Alrededor de los cuatro años de edad se puede prescindir de la siesta, pero conviene que después de comer haya un momento de tranquilidad o juego relajado.

Los niños en edad preescolar duermen entre 11 y 12 horas. Un buen horario es de ocho de la noche a ocho de la mañana.

El ritmo de vida actual impide establecer y cumplir este horario. En muchas familias mantienen despierto al niño para que lo vean los padres cuando lleguen a casa.

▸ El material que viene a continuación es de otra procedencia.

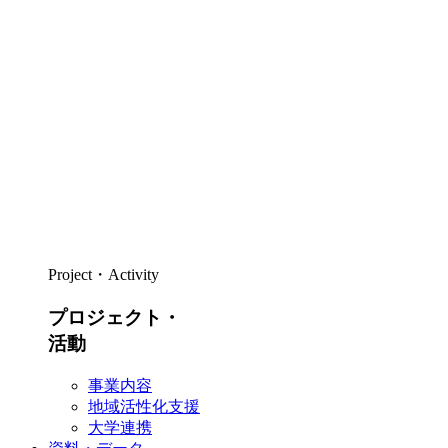
Project・Activity
プロジェクト・
活動
事業内容
地域活性化支援
大学連携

Hay que tener en cuenta que existe una hora en que el cerebro está preparado para el descanso.

ESTRATEGIAS PARA DORMIR

Como enseñar a dormir al niño.

  1. Establecer un sitio (la habitación del niño), una hora (las ocho y media) y una rutina (baño, cena y actividad tranquila.
  2. Elegir las cosas para dormir (muñeco, mantita, chupón).
  3. Colocar al niño en la cama con sus cosas para dormir.
  4. Despedirse en un tono tranquilo. Conviene pensar una frase clave del tipo: “Papá y mamá te

    están enseñando a dormir. Buenas noches, que duermas bien”.

  5. Salir de la habitación pase lo que pase.
  6. Si llora o arroja objetos, hay que esperar, recoger lo que haya tirado, colocarlo en su cama y

    repetirle: “Papá y mamá te están enseñando a dormir. Buenas noches, que duermas bien.

    ESPERO QUE ESTE ARTÍCULO CONTRIBUYA CON INFORMACIÓN RELEVANTE PARA EL DESARROLLO Y BIENESTAR DE SUS HIJOS.

    RECIBAN UN CORDIAL SALUDO AÍDA MORENO ARRASTIO.